Just a warning for everyone from California, Colorado, Washington, Oregon, etc. They do require you to certify for the background screening that you have not done any federally illegal drugs in the last 12 months, and possibly do drug tests. Might not want to spend too much time on it if that applies to you.
This is such a shame. I remember the NSA and FBI having trouble finding techies because basically everyone they interviewed had smoked weed sometime in the last five years.
Which, particularly for those agencies, comes about due to the most absurd of reasons:
1. We'd treat drug using employees really seriously
2. Therefore you must not do drugs
3. Because we're so serious about this this becomes a major blackmailing vector.
4. So we need to make really sure you're a drug user.
It's an entirely manufactured problem that could be solved overnight by them just saying "hey, don't show up high on the job, but what you do in your own time is your own business, and we won't pro-actively investigate it anymore than any other citizen".
You would need to take a drug test to work for the USDS. To the best of my knowledge, you don't have to take a drug test to apply to 18F, although I believe that you may be asked the question as part of the application process for 18F.
I work at 18F but am speaking about my experience here and experiences heard from coworkers, not officially on behalf of 18F.

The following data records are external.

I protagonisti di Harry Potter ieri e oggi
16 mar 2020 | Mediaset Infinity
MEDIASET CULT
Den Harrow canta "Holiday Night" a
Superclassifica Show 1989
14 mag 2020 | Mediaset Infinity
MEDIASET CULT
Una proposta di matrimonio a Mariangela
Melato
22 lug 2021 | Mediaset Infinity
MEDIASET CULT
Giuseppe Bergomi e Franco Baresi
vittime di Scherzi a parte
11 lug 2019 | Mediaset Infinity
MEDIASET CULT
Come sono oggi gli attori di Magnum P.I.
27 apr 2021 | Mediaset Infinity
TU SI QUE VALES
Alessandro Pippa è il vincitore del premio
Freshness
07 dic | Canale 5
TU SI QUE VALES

Applying to 18F didn't require a drug test for me. The application process asks this question in the background check part (details at "security clearance" at the bottom of https://pages.18f.gov/joining-18f/how-to-apply/ for anyone curious), but answering yes to the "have you ever done federally-illegal drugs" question is not an automatic disqualification. It can be a disqualification depending on the details of the drug use.

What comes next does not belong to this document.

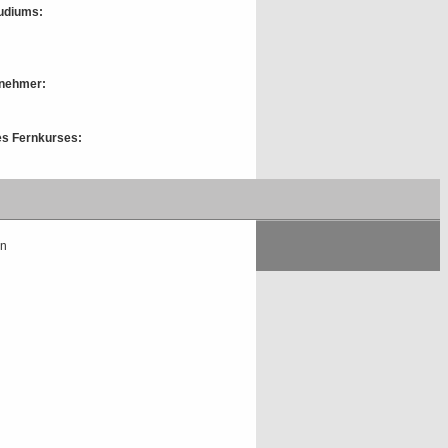
tudiums:
lnehmer:
des Fernkurses:
 für den Fernunterricht / das
n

further warning, if you apply for a secret or ts clearance (which many, many IT jobs in the federal government require and particular anything that interacts with the DoD), you will be put through a polygraph... It's even more intrusive now and the background check is even more thorough in the post-snowden era.
> the background check is even more thorough in the post-snowden era.
Why is that?
I mean, this would be a case of "shutting the stable door after the horse has bolted" except that Snowden would pretty clearly have passed a more thorough background check. His background wasn't the problem.

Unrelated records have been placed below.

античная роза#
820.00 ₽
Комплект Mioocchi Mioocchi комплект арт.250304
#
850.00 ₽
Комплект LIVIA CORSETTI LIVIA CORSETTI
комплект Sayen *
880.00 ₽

The only thing I can think of that might actually have preemptively filtered him (or those like him) out would be some sort of psych test biased toward authoritarianism.
because knee jerk reaction, assuming logical reasons for well thought out responses on the part of the federal government dinosaur apparatus will only make your head hurt.
Hmm. I guess I thought ramping up the number of polygraph tests and re-evaluating which systems are accessible by people with various roles, responsibilities, and clearances would be a much higher priority.
Background checks are obviously a necessary and useful tool, I am just not sure I understand which dotted lines (regardless of their logic or illogic) connect "Snowden" to "more background checks" in a knee-jerk reaction.
Actually not completely true. It depends on the agency that sponsors your clearance and it has more to do with the agency's involvement in the intelligence community. The White House does not require it.